If the petitioners at the new trial rely upon the dual aspect of the petition for attachment for contempt and seek to establish both civil and criminal liability for the contempt, the criminal feature must be regarded as dominant and fixing the character of the trial, and they cannot call the defendants as witnesses against their will. This is the rule followed in determining the character of the proceeding, whether civil or criminal, for purposes of review when both civil relief and criminal punishment are imposed on one petition. Matter of Christensen Engineering Co. 194 U. S. 458. In re Merchants’ Stock & Grain Co., petitioner, 223 U. S. 639. Union Tool Co. v. Wilson, 259 U. S. 107. It seems applicable also, to the trial of the facts.

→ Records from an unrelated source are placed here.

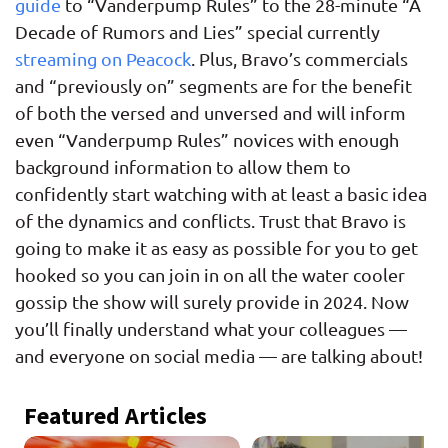
guide
to “Vanderpump Rules” to the 28-minute “A
Decade of Rumors and Lies” special currently
streaming on Peacock
. Plus, Bravo’s commercials
and “previously on” segments are for the benefit
of both the versed and unversed and will inform
even “Vanderpump Rules” novices with enough
background information to allow them to
confidently start watching with at least a basic idea
of the dynamics and conflicts. Trust that Bravo is
going to make it as easy as possible for you to get
hooked so you can join in on all the water cooler
gossip the show will surely provide in 2024. Now
you’ll finally understand what your colleagues —
and everyone on social media — are talking about!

Questions of evidence remain to be considered. The *368exception of the defendants to the ruling of the master, affirmed by the Superior Court, that the defendants other than the three named in the petition for attachment for contempt could be called as witnesses and compelled to testify, cannot be sustained. The ruling had already been made that the hearing and evidence on the contempt matter should be confined to the three named defendants. The others rightly could be called as witnesses.

One contention of the defendants before the master was that, “although the iron workers did stop work for a day and a half, it was not a strike.” As bearing upon this contention, evidence of “a general rumor current among, the ironworkers . . . that they would knock off work at the lunch hour,” in connection with the fact that they did stop work at that time, was admissible. General rumors among other trades, not involved in the proceeding, as to the cause of the strike are not shown to have been competent. Blais-dell v. Bickum, 139 Mass. 250.

Evidence as to the conversations between the superintendent of the general contractor on the Chamber of Commerce Building and one of the plaintiffs concerning the general subject of causing the carpenters to stop work was competent. Hubbard v. Allyn, 200 Mass. 166, 174. Lawlor v. Loewe, 235 U. S. 522, 533.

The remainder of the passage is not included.